═════ DATA TO EXAMINE ═════
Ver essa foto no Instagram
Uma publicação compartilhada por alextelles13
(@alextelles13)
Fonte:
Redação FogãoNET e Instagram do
═════
═════ DATA TO EXAMINE ═════
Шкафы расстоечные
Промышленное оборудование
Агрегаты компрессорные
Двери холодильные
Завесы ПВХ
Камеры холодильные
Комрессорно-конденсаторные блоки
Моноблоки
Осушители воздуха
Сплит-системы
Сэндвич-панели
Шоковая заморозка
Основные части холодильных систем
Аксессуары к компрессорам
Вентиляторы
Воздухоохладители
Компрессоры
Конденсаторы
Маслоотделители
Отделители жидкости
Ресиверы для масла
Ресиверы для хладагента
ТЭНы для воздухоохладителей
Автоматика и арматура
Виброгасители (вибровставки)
═════
═════ DATA TO EXAMINE ═════
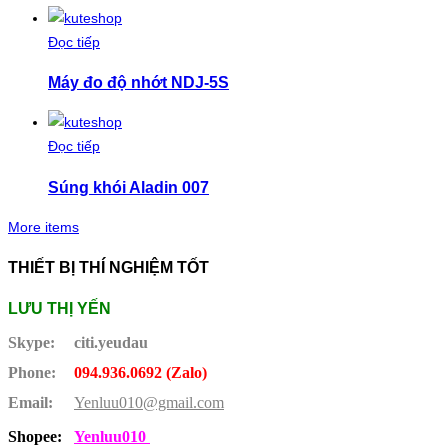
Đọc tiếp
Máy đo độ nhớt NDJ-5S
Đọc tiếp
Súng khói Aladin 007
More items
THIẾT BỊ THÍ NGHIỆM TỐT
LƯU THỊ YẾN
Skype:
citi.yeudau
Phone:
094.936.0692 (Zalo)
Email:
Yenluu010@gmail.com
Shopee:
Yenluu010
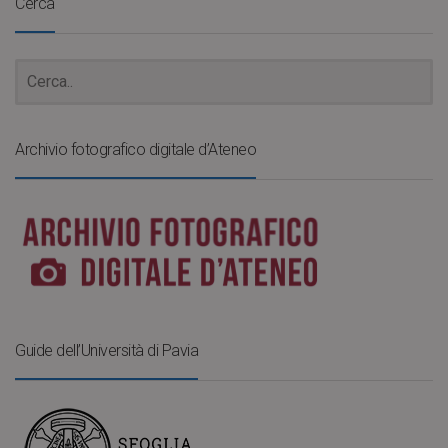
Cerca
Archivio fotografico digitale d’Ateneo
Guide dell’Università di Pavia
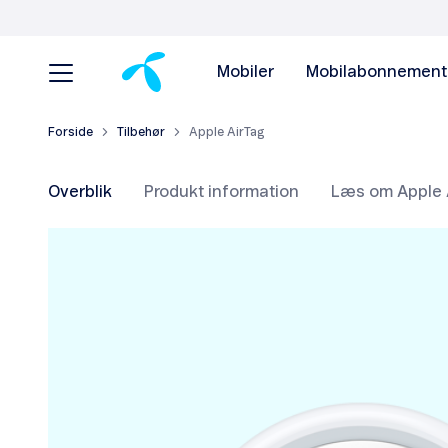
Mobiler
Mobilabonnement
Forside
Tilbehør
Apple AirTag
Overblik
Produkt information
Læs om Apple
═════
▶ REQUIRED ACTION:
Look through the preceding entries for the word "холодильные". Report how many lines hold it, and only that number.

▶ EXERCISE SOLUTION:
2